4.  Helicopter parenting.  Parents are right on top of their kids.  Do this, don’t do this, share, make nice, blah blah blah (guilty as charged sometimes).  Kids sometimes don’t even get a chance to make a decision.  We try so hard for them to avoid conflict that when it does occur they are not ready for it.

5.  Families are in a state of constant rushing. There is no time to dawdle, jump in a puddle, or watch the clouds float by.  Frequently, work comes home with parents.  Thanks to email and cell phones, gone are the days when you left your job and 5:00 and didn’t think about it again until 9:00am. Rush, rush, rush to the next scheduled activity. When little ones pass by a dandelion and can’t make a wish, stop and search for the perfect rock or walk along the curb they get grumpy.
6.  Kids zone out on television or technology all day long.
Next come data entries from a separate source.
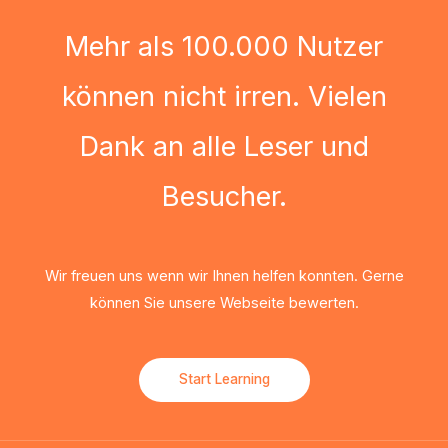
Mehr als 100.000 Nutzer
können nicht irren. Vielen
Dank an alle Leser und
Besucher.
Wir freuen uns wenn wir Ihnen helfen konnten. Gerne
können Sie unsere Webseite bewerten.
Start Learning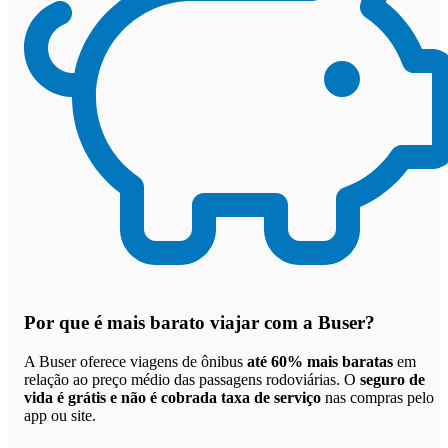
Por que
é mais barato viajar com a Buser
?
A Buser oferece viagens de ônibus
até 60% mais baratas
em
relação ao preço médio das passagens rodoviárias. O
seguro de
vida é grátis e não é cobrada taxa de serviço
nas compras pelo
app ou site.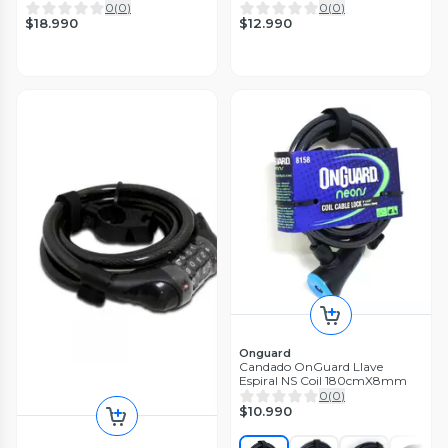
0
(
0
)
0
(
0
)
$18.990
$12.990
Onguard
Candado OnGuard Llave
Espiral NS Coil 180cmX8mm
0
(
0
)
$10.990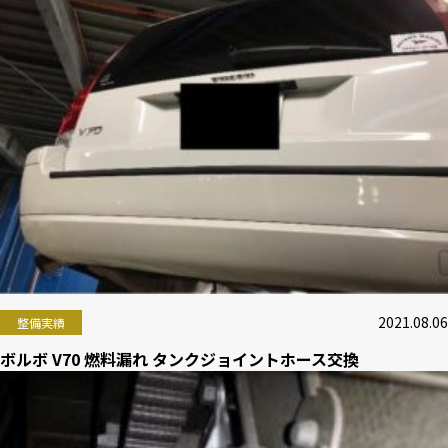
2021.08.06
整備実績
ボルボ V70 燃料漏れ タンクジョイントホース交換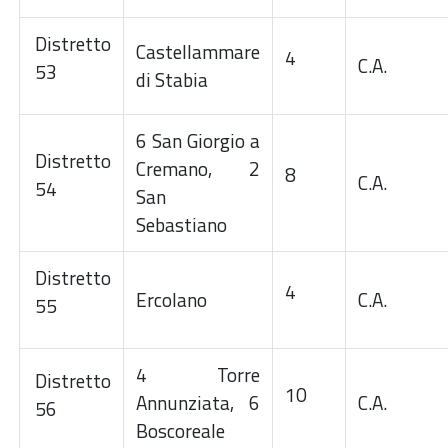
Distretto
Castellammare
4
C.A.
53
di Stabia
6 San Giorgio a
Distretto
Cremano, 2
8
C.A.
54
San
Sebastiano
Distretto
4
Ercolano
C.A.
55
4 Torre
Distretto
10
Annunziata, 6
C.A.
56
Boscoreale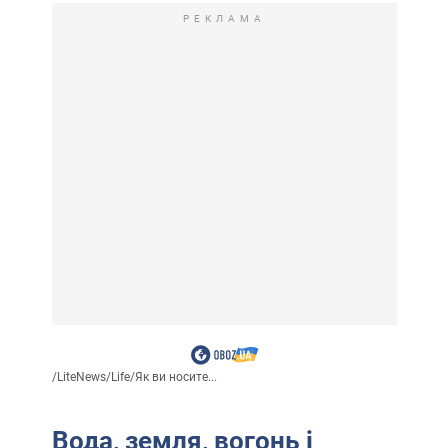
РЕКЛАМА
/
LiteNews
/
Life
/
Як ви носите...
Вода, земля, вогонь і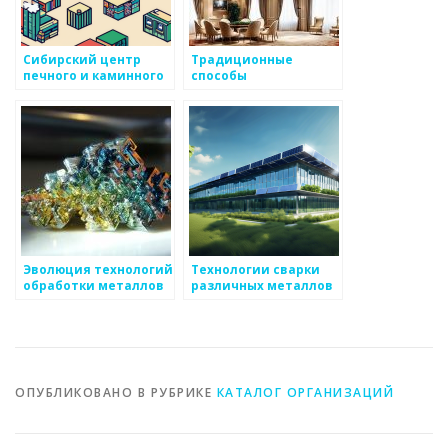
Сибирский центр
Традиционные
печного и каминного
способы
литья
производства
металлов
Эволюция технологий
Технологии сварки
обработки металлов
различных металлов
ОПУБЛИКОВАНО В РУБРИКЕ
КАТАЛОГ ОРГАНИЗАЦИЙ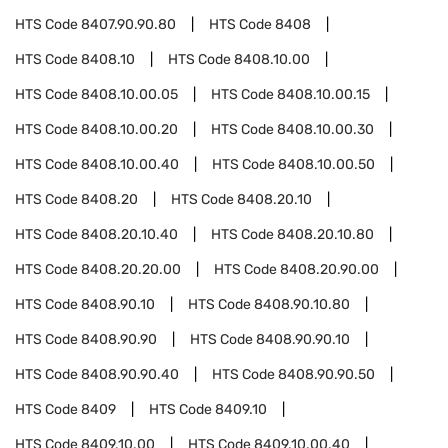
HTS Code
8407.90.90.80
HTS Code
8408
HTS Code
8408.10
HTS Code
8408.10.00
HTS Code
8408.10.00.05
HTS Code
8408.10.00.15
HTS Code
8408.10.00.20
HTS Code
8408.10.00.30
HTS Code
8408.10.00.40
HTS Code
8408.10.00.50
HTS Code
8408.20
HTS Code
8408.20.10
HTS Code
8408.20.10.40
HTS Code
8408.20.10.80
HTS Code
8408.20.20.00
HTS Code
8408.20.90.00
HTS Code
8408.90.10
HTS Code
8408.90.10.80
HTS Code
8408.90.90
HTS Code
8408.90.90.10
HTS Code
8408.90.90.40
HTS Code
8408.90.90.50
HTS Code
8409
HTS Code
8409.10
HTS Code
8409.10.00
HTS Code
8409.10.00.40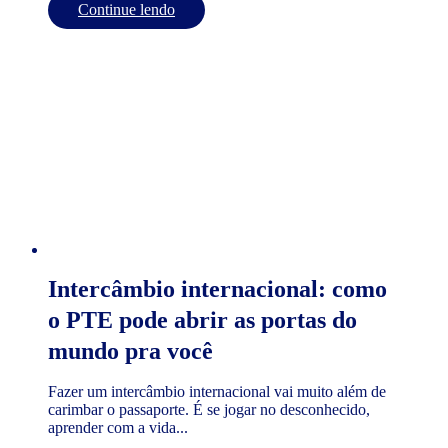
Continue lendo
Intercâmbio internacional: como
o PTE pode abrir as portas do
mundo pra você
Fazer um intercâmbio internacional vai muito além de
carimbar o passaporte. É se jogar no desconhecido,
aprender com a vida...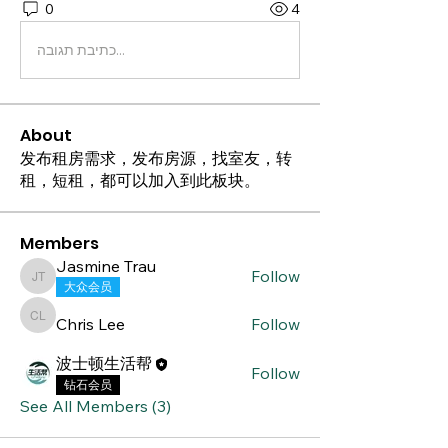
0
4
כתיבת תגובה...
About
发布租房需求，发布房源，找室友，转
租，短租，都可以加入到此板块。
Members
Jasmine Trau
Follow
Jasmine Trau
大众会员
Chris Lee
Follow
Chris Lee
波士顿生活帮
Follow
钻石会员
See All Members (3)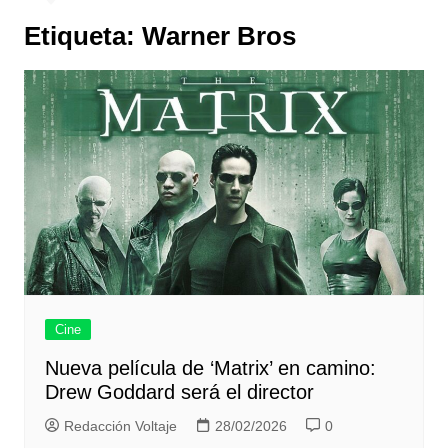
Etiqueta:
Warner Bros
Cine
Nueva película de ‘Matrix’ en camino:
Drew Goddard será el director
Redacción Voltaje
28/02/2026
0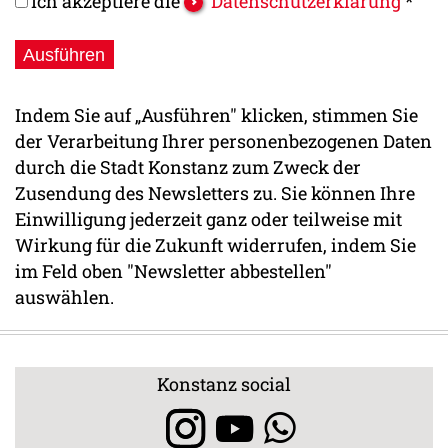
Ich akzeptiere die
Datenschutzerklärung
*
Indem Sie auf „Ausführen" klicken, stimmen Sie
der Verarbeitung Ihrer personenbezogenen Daten
durch die Stadt Konstanz zum Zweck der
Zusendung des Newsletters zu. Sie können Ihre
Einwilligung jederzeit ganz oder teilweise mit
Wirkung für die Zukunft widerrufen, indem Sie
im Feld oben "Newsletter abbestellen"
auswählen.
Konstanz social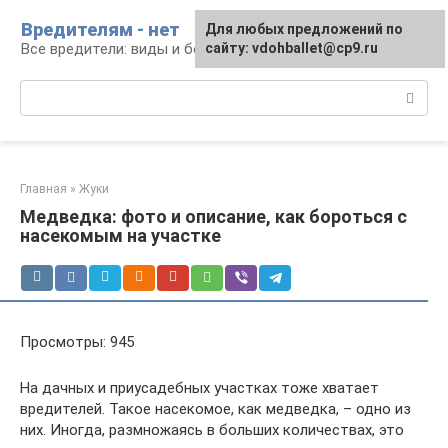
Перейти
Вредителям - нет
Для любых предложений по
к
Все вредители: виды и борьба
сайту: vdohballet@cp9.ru
контенту
Поиск:
Главная
»
Жуки
Медведка: фото и описание, как бороться с
насекомым на участке
Просмотры: 945
На дачных и приусадебных участках тоже хватает
вредителей. Такое насекомое, как медведка, – одно из
них. Иногда, размножаясь в больших количествах, это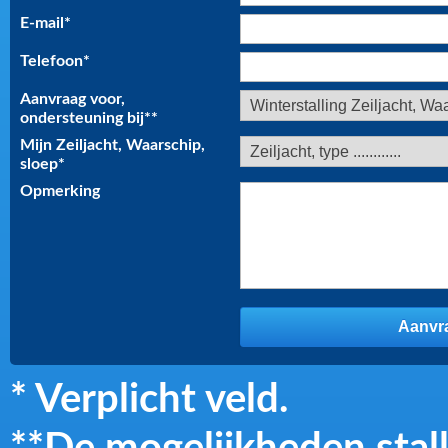
E-mail
*
Telefoon
*
Aanvraag voor,
ondersteuning bij*
*
Mijn Zeiljacht, Waarschip,
sloep
*
Opmerking
* Verplicht veld.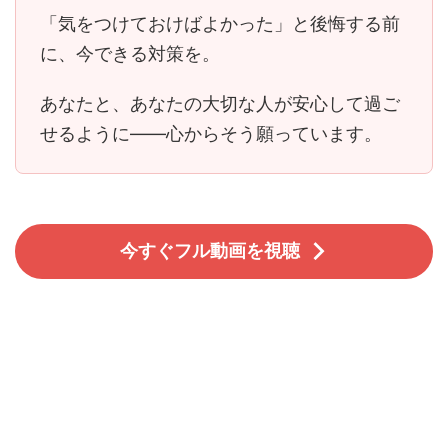
「気をつけておけばよかった」と後悔する前
に、今できる対策を。
あなたと、あなたの大切な人が安心して過ご
せるように――心からそう願っています。
今すぐフル動画を視聴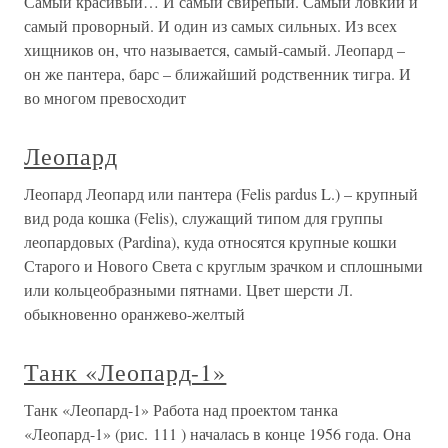
Самый красивый… И самый свирепый. Самый ловкий и
самый проворный. И один из самых сильных. Из всех
хищников он, что называется, самый-самый. Леопард –
он же пантера, барс – ближайший родственник тигра. И
во многом превосходит
Леопард
Леопард Леопард или пантера (Felis pardus L.) – крупный
вид рода кошка (Felis), служащий типом для группы
леопардовых (Pardina), куда относятся крупные кошки
Старого и Нового Света с круглым зрачком и сплошными
или кольцеобразными пятнами. Цвет шерсти Л.
обыкновенно оранжево-желтый
Танк «Леопард-1»
Танк «Леопард-1» Работа над проектом танка
«Леопард-1» (рис. 111 ) началась в конце 1956 года. Она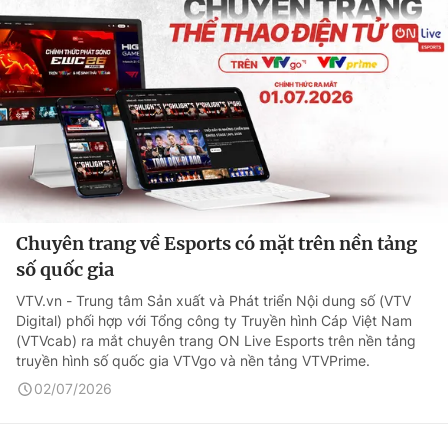
Chuyên trang về Esports có mặt trên nền tảng
số quốc gia
VTV.vn - Trung tâm Sản xuất và Phát triển Nội dung số (VTV
Digital) phối hợp với Tổng công ty Truyền hình Cáp Việt Nam
(VTVcab) ra mắt chuyên trang ON Live Esports trên nền tảng
truyền hình số quốc gia VTVgo và nền tảng VTVPrime.
02/07/2026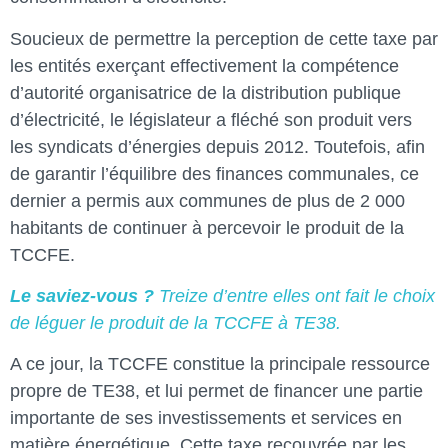
Soucieux de permettre la perception de cette taxe par
les entités exerçant effectivement la compétence
d’autorité organisatrice de la distribution publique
d’électricité, le législateur a fléché son produit vers
les syndicats d’énergies depuis 2012. Toutefois, afin
de garantir l’équilibre des finances communales, ce
dernier a permis aux communes de plus de 2 000
habitants de continuer à percevoir le produit de la
TCCFE.
Le saviez-vous ?
Treize d’entre elles ont fait le choix
de léguer le produit de la TCCFE à TE38.
A ce jour, la TCCFE constitue la principale ressource
propre de TE38, et lui permet de financer une partie
importante de ses investissements et services en
matière énergétique. Cette taxe recouvrée par les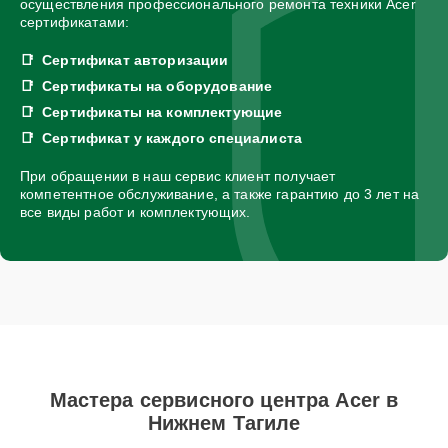
осуществления профессионального ремонта техники Acer
сертификатами:
Сертификат авторизации
Сертификаты на оборудование
Сертификаты на комплектующие
Сертификат у каждого специалиста
При обращении в наш сервис клиент получает
компетентное обслуживание, а также гарантию до 3 лет на
все виды работ и комплектующих.
Мастера сервисного центра Acer в
Нижнем Тагиле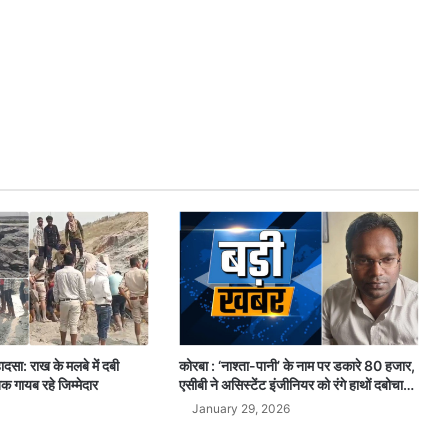
ादसा: राख के मलबे में दबी
कोरबा : ‘नाश्ता-पानी’ के नाम पर डकारे 80 हजार,
क गायब रहे जिम्मेदार
एसीबी ने असिस्टेंट इंजीनियर को रंगे हाथों दबोचा…
January 29, 2026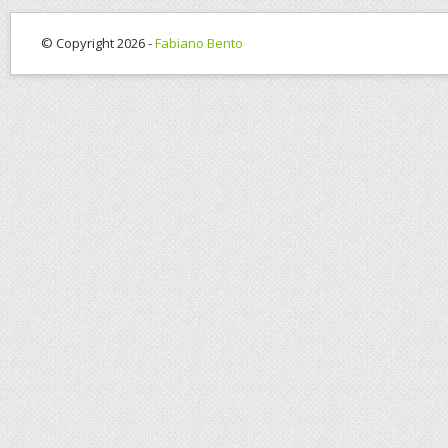
© Copyright 2026 -
Fabiano Bento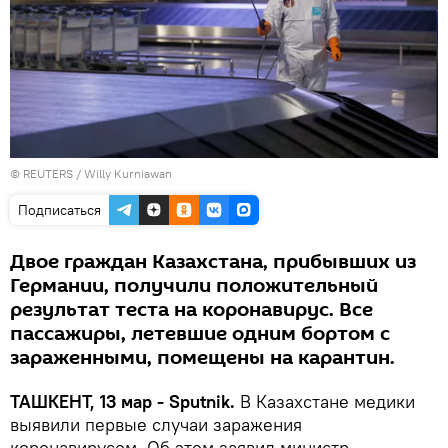
© REUTERS / Willy Kurniawan
Подписаться
Двое граждан Казахстана, прибывших из
Германии, получили положительный
результат теста на коронавирус. Все
пассажиры, летевшие одним бортом с
зараженными, помещены на карантин.
ТАШКЕНТ, 13 мар - Sputnik.
В Казахстане медики
выявили первые случаи заражения
коронавирусом. Об этом заявил министр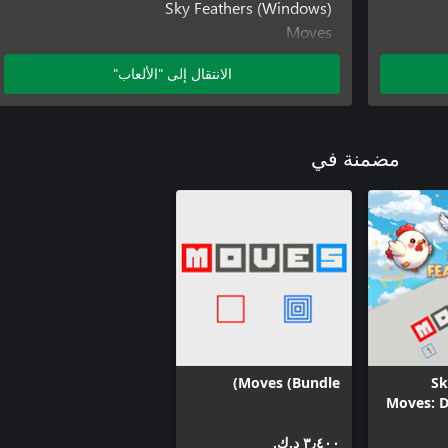
Sky Feathers (Windows)
Moves
Moves (Xbox Series)
الانتقال إلى "الألعاب"
Moves (Windows)
مضمنة في
Moves (Bundle)
Sk
Moves: 
٣٫٤٠٠ د.ك.‏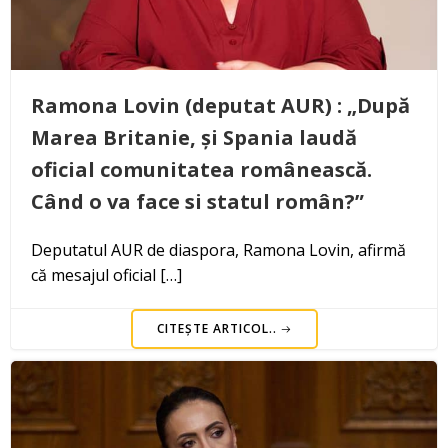
Ramona Lovin (deputat AUR) : „După
Marea Britanie, și Spania laudă
oficial comunitatea românească.
Când o va face si statul român?”
Deputatul AUR de diaspora, Ramona Lovin, afirmă
că mesajul oficial […]
CITEȘTE ARTICOL..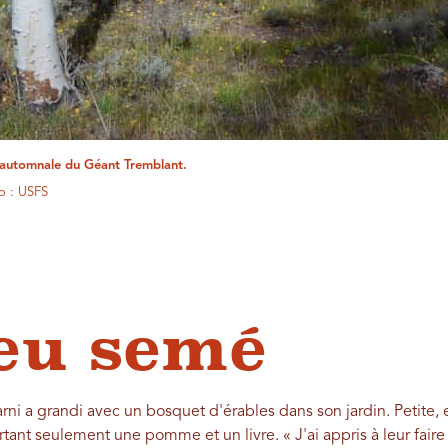
automnale du Géant Tremblant.
o : USFS
œu semé
i a grandi avec un bosquet d'érables dans son jardin. Petite, e
ant seulement une pomme et un livre. « J'ai appris à leur faire 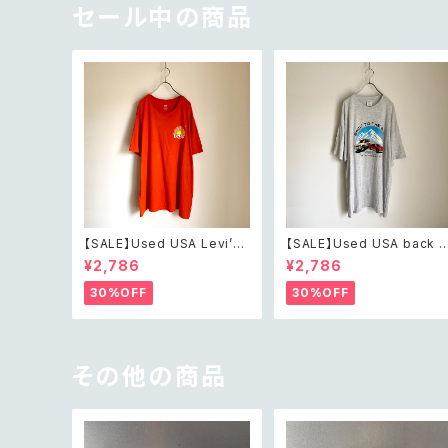
グ
セール中の商品
【SALE】Used USA Levi’s
【SALE】Used USA back t
sunrise design orange t
o the 80s car design t s
¥2,786
¥2,786
shirt レトロ アメリカ ユーズ
irt レトロ アメリカ ユーズド
ド 古着 リーバイス サンライズ
古着 カーデザイン ライトグレ
30%OFF
30%OFF
デザイン オレンジ Tシャツ X
ー Tシャツ XXL
XL
その他の商品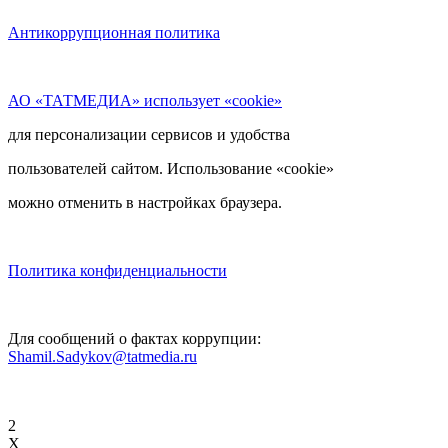
Антикоррупционная политика
АО «ТАТМЕДИА» использует «cookie»
для персонализации сервисов и удобства
пользователей сайтом. Использование «cookie»
можно отменить в настройках браузера.
Политика конфиденциальности
Для сообщений о фактах коррупции:
Shamil.Sadykov@tatmedia.ru
2
X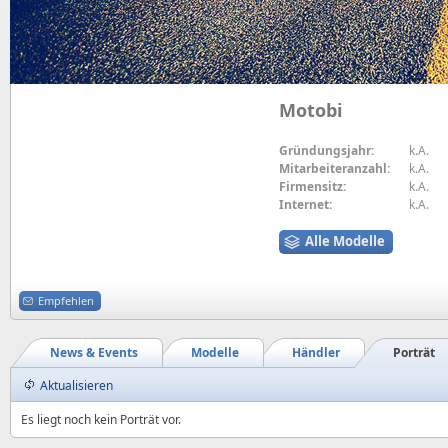
Motobi
Gründungsjahr:
k.A.
Mitarbeiteranzahl:
k.A.
Firmensitz:
k.A.
Internet:
k.A.
Alle Modelle
Empfehlen
News & Events
Modelle
Händler
Porträt
Aktualisieren
Es liegt noch kein Porträt vor.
Years ago you could only watch children’s programming certain times per day. Otherwise, there was complete junk on tv so you turned it off.  You went and found other things to do when you were bored instead of zoning out with a tablet.
7.  Kids have more homework. This cycle begins at a very young age. Preschoolers have homework. Elementary school and older can have hours of homework. This makes for very little downtime in children’s lives.
8.  Children have less time to learn to be independent.  It is easier for parents to just do it for the kids sometimes rather than slow down and let the children do it themselves. When a toddler wants to put on his own shoes and mom/dad has to run off to work, the toddler melts down when all he/she wants to do it be independent.
9.  Kids don’t play outside enough.  When I was a child and we would get rambunctious, our mother would yell “go outside!” and she didn’t mean for 5 minutes.  We would head outdoors for hours, burn off steam and be ready to come indoors for dinner with our bodies and emotions in control.
10.  Children have less recess time during the school day.  If you had to sit all day long, listening to a teacher, following rules and never getting a break you will be at risk for a meltdown too!